**SUPPLIED DATA**
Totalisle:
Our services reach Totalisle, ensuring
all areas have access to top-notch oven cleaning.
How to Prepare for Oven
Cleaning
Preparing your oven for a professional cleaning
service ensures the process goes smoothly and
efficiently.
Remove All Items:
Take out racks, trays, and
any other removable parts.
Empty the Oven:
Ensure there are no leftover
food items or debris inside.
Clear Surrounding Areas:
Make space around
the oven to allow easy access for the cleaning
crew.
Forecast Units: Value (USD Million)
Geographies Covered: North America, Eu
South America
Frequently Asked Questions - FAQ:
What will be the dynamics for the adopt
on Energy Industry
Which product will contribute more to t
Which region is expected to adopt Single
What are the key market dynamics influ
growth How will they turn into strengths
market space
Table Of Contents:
---
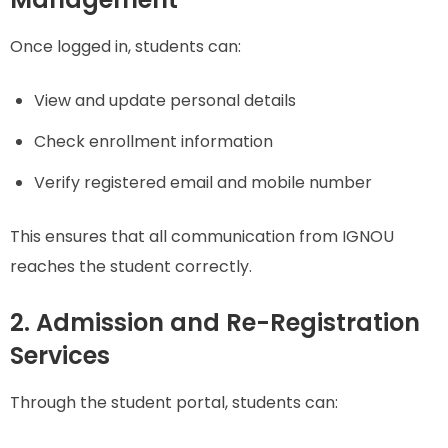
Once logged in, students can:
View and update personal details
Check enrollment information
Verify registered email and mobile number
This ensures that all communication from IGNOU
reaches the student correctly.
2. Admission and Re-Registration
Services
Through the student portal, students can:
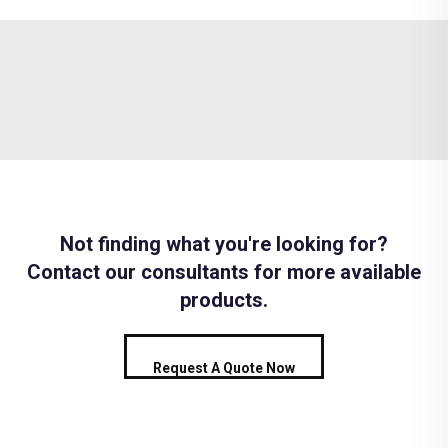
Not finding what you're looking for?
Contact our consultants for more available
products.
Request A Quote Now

**AIM OF THE EXERCISE**
If a line of the listing above holds the string "students", copy it.

**TASK OUTPUT**
Once logged in, students can:
Through the student portal, students can:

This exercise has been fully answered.